Troisième sujet de préoccupation : comment seront accueillies les demandes, de plus en plus nombreuses, d'acquisition de la nationalité française ? Nous sommes très souvent sollicités pour aider nos compatriotes à élaborer leur dossier, la procédure étant très complexe. Une procédure d'exception pourrait-elle accélérer le traitement des demandes ? La France, pays des droits de l'Homme, a ouvert les bras à des réfugiés syriens, afghans, ou érythréens, me dit un correspondant : pourrait-elle également accueillir les Britanniques qui se sentent apatrides après le référendum ?

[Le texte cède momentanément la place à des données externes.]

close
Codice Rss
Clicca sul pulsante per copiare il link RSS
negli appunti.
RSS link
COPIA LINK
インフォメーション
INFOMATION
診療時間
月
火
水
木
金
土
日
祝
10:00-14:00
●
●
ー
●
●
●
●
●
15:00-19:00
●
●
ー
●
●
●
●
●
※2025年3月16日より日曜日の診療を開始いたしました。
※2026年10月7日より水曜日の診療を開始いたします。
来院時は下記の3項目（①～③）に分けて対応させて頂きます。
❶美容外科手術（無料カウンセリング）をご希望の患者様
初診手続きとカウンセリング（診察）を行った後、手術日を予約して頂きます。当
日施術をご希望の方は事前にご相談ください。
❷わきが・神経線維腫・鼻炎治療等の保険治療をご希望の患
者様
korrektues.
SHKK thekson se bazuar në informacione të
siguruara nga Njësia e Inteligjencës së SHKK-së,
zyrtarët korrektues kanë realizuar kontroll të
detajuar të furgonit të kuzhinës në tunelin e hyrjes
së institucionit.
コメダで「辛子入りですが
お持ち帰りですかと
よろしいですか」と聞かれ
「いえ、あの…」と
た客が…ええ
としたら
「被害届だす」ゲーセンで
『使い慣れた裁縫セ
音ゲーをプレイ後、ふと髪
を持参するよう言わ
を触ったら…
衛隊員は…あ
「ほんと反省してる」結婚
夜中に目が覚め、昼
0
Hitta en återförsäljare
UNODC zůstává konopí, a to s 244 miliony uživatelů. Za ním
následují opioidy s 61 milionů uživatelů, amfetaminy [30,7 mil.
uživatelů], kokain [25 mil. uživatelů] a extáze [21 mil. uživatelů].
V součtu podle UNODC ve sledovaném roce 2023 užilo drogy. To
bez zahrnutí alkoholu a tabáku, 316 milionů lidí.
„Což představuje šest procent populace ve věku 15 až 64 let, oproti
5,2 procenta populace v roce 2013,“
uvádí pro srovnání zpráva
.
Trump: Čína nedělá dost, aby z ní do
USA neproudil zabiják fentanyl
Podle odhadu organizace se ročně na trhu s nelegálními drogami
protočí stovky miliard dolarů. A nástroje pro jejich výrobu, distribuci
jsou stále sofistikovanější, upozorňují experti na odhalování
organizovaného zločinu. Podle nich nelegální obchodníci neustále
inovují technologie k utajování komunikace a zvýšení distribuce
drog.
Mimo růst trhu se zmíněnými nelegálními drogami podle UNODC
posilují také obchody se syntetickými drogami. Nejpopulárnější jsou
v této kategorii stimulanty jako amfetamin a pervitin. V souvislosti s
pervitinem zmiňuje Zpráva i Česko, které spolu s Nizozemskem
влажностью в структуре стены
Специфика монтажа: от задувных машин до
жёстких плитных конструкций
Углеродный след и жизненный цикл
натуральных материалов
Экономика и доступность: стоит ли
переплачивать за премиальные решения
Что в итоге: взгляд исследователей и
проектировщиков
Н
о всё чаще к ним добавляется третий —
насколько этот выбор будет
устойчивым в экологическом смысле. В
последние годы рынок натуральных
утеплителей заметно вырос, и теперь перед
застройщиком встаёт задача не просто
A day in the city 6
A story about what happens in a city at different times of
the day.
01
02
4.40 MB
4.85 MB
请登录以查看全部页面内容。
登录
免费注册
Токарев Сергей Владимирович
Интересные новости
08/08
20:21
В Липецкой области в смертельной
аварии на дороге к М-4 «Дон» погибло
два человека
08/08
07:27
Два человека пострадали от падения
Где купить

La poursuite de la couverture santé, je l'ai dit, inquiète 84 % de mes compatriotes. La couverture sociale des Britanniques n'ayant pas cotisé en France entre dans le champ du règlement 883-2004 portant sur la coordination de la sécurité sociale. Ce régime sera-t-il maintenu lorsque le Royaume-Uni ne fera plus partie de l'Union européenne ? Si ces personnes perdent leur couverture sociale sans pouvoir payer une assurance privée, ils seront contraints de retourner au Royaume-Uni, ce qui créerait un fardeau supplémentaire pour le pays. Un retour annuel de 100 000 Britanniques vivant dans un pays de l'Union européenne au Royaume-Uni alimenterait un flux supérieur à celui des migrants, contre lequel notre gouvernement voulait lutter, et poserait un problème social particulièrement lourd, ces personnes n'ayant pas d'argent.

Nous aurons l'occasion de reparler des pensions de retraite britanniques et de l'action possible du gouvernement britannique, de l'accord sur la double taxation et du droit de fonder et de faire fonctionner une entreprise.